Hal itu disampaikan Bagir dalam sidang lanjutan uji materi Undang-Undang Nomor 23 Tahun 2014 tentang Pemerintahan Daerah, Senin (18/10/2016). Bagir menjadi ahli yang dihadirkan oleh Mahkamah Konstitusi (MK).
Pemohon dalam uji materi ini menilai konsep pengawasan pemerintah pusat yang diatur dalam Pasal 251 UU Pemda seharusnya hanya sebatas preview terhadap Rancangan Perda (raperda) sebelum diundangkan, bukan membatalkan Perda yang sudah disahkan pemerintah daerah (Kepala Daerah dan DPRD).

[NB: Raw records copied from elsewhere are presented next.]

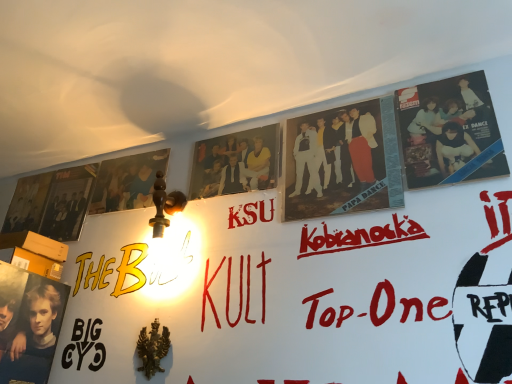 Question: Considering the relative sizes of matte black album cover at left, which is the second poster from right to left, and matte black poster at lower left, which ranks as the first person in left-to-right order, in the image provided, is matte black album cover at left, which is the second poster from right to left, bigger than matte black poster at lower left, which ranks as the first person in left-to-right order,?

Choices:
 (A) yes
 (B) no

Answer: (B)

Question: Is matte black poster at lower left, which ranks as the first person in left-to-right order, a part of matte black album cover at left, which is the second poster from right to left?

Choices:
 (A) yes
 (B) no

Answer: (B)

Question: Is matte black album cover at left, positioned as the 1th poster in left-to-right order, positioned with its back to matte black poster at lower left, which ranks as the first person in left-to-right order?

Choices:
 (A) no
 (B) yes

Answer: (A)

Question: From the image's perspective, is matte black album cover at left, which is the second poster from right to left, located beneath matte black poster at lower left, which ranks as the first person in left-to-right order?

Choices:
 (A) yes
 (B) no

Answer: (B)

Question: From a real-world perspective, is matte black album cover at left, which is the second poster from right to left, beneath matte black poster at lower left, the fourth person from the right?

Choices:
 (A) no
 (B) yes

Answer: (A)

Question: From their relative heights in the image, would you say matte black album cover at left, positioned as the 1th poster in left-to-right order, is taller or shorter than matte black poster at lower left, which ranks as the first person in left-to-right order?

Choices:
 (A) tall
 (B) short

Answer: (B)

Question: Is point (69, 195) positioned closer to the camera than point (41, 317)?

Choices:
 (A) farther
 (B) closer

Answer: (A)

Question: In the image, is matte black album cover at left, positioned as the 1th poster in left-to-right order, positioned in front of or behind matte black poster at lower left, which ranks as the first person in left-to-right order?

Choices:
 (A) front
 (B) behind

Answer: (B)

Question: From a real-world perspective, relative to matte black poster at lower left, the fourth person from the right, is matte black album cover at left, positioned as the 1th poster in left-to-right order, vertically above or below?

Choices:
 (A) below
 (B) above

Answer: (B)

Question: In the image, is matte black movie poster at upper left on the left side or the right side of matte black album cover at left, which is the second poster from right to left?

Choices:
 (A) left
 (B) right

Answer: (A)

Question: Does point (20, 226) appear closer or farther from the camera than point (53, 236)?

Choices:
 (A) farther
 (B) closer

Answer: (A)

Question: Relative to matte black album cover at left, which is the second poster from right to left, is matte black movie poster at upper left in front or behind?

Choices:
 (A) behind
 (B) front

Answer: (A)

Question: Based on their sizes in the image, would you say matte black movie poster at upper left is bigger or smaller than matte black album cover at left, positioned as the 1th poster in left-to-right order?

Choices:
 (A) small
 (B) big

Answer: (A)

Question: Is matte black poster at lower left, which ranks as the first person in left-to-right order, inside the boundaries of matte yellow shirt at center, marked as the second person in a left-to-right arrangement, or outside?

Choices:
 (A) inside
 (B) outside

Answer: (B)

Question: From a real-world perspective, is matte black poster at lower left, which ranks as the first person in left-to-right order, above or below matte yellow shirt at center, which is the 3th person from right to left?

Choices:
 (A) above
 (B) below

Answer: (B)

Menurut pemohon pemerintah pusat hanya mengevaluasi dan sinkronisasi terhadap peraturan yang lebih tinggi.
Sementara itu, menurut Bagir, pemerintah pusat boleh membatalkan perda.
"Secara prinsip, (pemerintah) pusat mempunyai wewenang (atas peraturan) daerah itu. Sebagai sistem negara kesatuan memang tidak ada otonomi tanpa pengawasan. Jadi, itu prinsip. Itu memang hukumnya begitu," ujar Bagir di MK, Selasa.
Bagir mengatakan, meskipun otonomi mengandung makna kebebasan bagi daerah untuk mandiri, namun bukan berarti kebebasan itu tanpa batasan.
"Ini kan ada prinsip negara kesatuan dimana pemerintah pusat harus mengawasi pemerintah di daerah. Melalui kewenangan pusat," kata dia.
Bagir mengakui bahwa akan selalu terjadi polemik dan tarik-menarik ketika pemerintah pusat membatalkan perda.
"Kalau terlalu ditarik ke pusat maka menuju ke sentralistik dan desentralisasinya berkurang. Kalau terlalu ke sini (ke otonomi) dilonggarkan pengawasannya itu terlalu desentralistik," kata dia.
Namun demikian, dinamika tersebut guna menemukan keberimbangan antara pusat dan daerah.
Maka dari itu, pembatalan perda oleh pemerintah pusat pun harus dilihat dari pokok persoalan. Selain itu, pembatalan juga dilakukan secara hati-hati.
Sebab, mungkin saja sudah ada masyarakat setempat yang menerima akibat dari pemberlakukan perda tersebut.
Sehingga, jika perda yang berlaku itu dibatalkan bisa menimbulkan persoalan baru.
"Misalnya peraturan daerah membuat aturan pungutan, terus (publik) sudah bayar lalu dibatalkan, bagaimana nagihnya lagi. Berarti harus proses lagi," kata dia.